Confluent Certified Developer for Apache Kafka :: Study Guide
Sion Smith12 November 2024
8 mins read
Getting Apache Kafka Certified can help you propel your career, whether you’re looking to find a new role, showcase your skills to take on a new project, or become your team’s go-to expert. And because Confluent Certification exams are created by experts in the relevant role or technical area, preparing for one of these exams helps you build the required skills identified by skilled practitioners in the field.
1. Introduction
We have all been there, trying to study for a subject we know nothing about, wondering if what we are learning or reading is actually going to turn up in the test. This guide outlines everything you will need to know to pass your Confluent Kafka Developer Certification (CCDAK).
We cover Apache Kafka’s core architecture, delving into server-side mechanics including operational pathways, partition-based message persistence, reliability safeguards, and sequence preservation protocols.
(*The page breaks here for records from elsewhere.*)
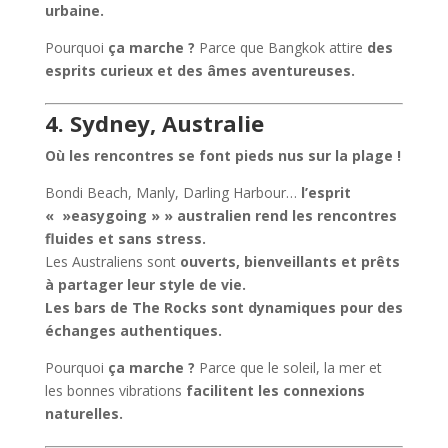
urbaine.
Pourquoi
ça marche ?
Parce que Bangkok attire
des
esprits curieux et des âmes aventureuses.
4. Sydney, Australie
Où les rencontres se font pieds nus sur la plage !
Bondi Beach, Manly, Darling Harbour…
l’esprit
« »easygoing » » australien rend les rencontres
fluides et sans stress.
Les Australiens sont
ouverts, bienveillants et prêts
à partager leur style de vie.
Les bars de The Rocks sont dynamiques pour des
échanges authentiques.
Pourquoi
ça marche ?
Parce que le soleil, la mer et
les bonnes vibrations
facilitent les connexions
naturelles.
Enhanced features encompassing consumer group coordination, atomic operations, hierarchical storage management, scalable deployment, and multi-region synchronisation are thoroughly examined. The platform’s fundamental structure is emphasised, showcasing its implementation as a real-time event distribution framework built on decentralised storage foundations. The Publication and Subscription interfaces enable message transmission and consumption, while Integration and Transformation APIs (Stream Processing and KSQL) support system connectivity and data manipulation.
1.1 Key concepts
Events: Modelled as records with a timestamp, key, value, and optional headers.
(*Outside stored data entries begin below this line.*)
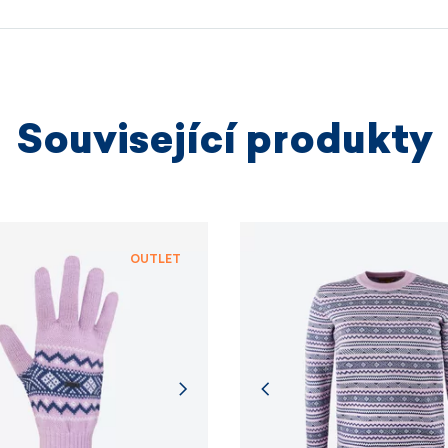
výrobních
VÍCE I
Související produkty
VÍCE I
OUTLET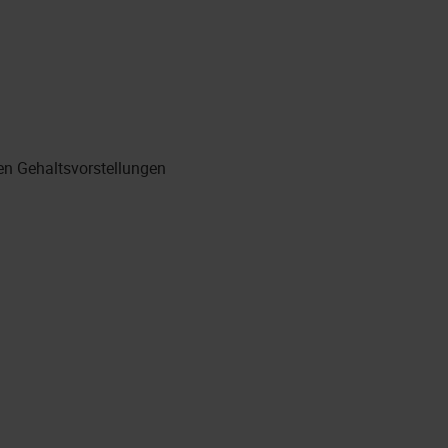
en Gehaltsvorstellungen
Topics: Organise events of the same type, similar to database tables.
Partitions: Distribute data within a topic across Kafka cluster nodes, serving as units of data distribution and parallelism.
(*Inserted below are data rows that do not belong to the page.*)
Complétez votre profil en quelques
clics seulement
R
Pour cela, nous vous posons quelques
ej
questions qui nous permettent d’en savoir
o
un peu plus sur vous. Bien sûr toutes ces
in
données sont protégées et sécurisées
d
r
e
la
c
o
Offsets: Unique IDs for events in a partition, aiding in event order tracking.
2. The Kafka Broker
In a Kafka cluster, the control plane handles metadata, while the data plane manages client requests. Two main request types are handled by brokers: produce requests from producers and fetch requests from consumers.
2.1 Producer requests
The Producers send records which are assigned to partitions, either by key hashing or round-robin.
Records are batched for efficiency and compression (depending on the configuration)
Batches form a producer request sent to the broker.
Network threads receive and queue the request for I/O threads.
I/O threads validate data, append it to the commit log, and manage replication.
Pending requests are held in purgatory until replication completes, then responses are generated and sent back to clients.
2.2 Fetch / consumer requests
Consumers must specify topic, partition, and starting offset in fetch requests.
Similar to produce requests, fetch requests are queued and processed by I/O threads.
I/O threads use the index to locate data and return it to consumers.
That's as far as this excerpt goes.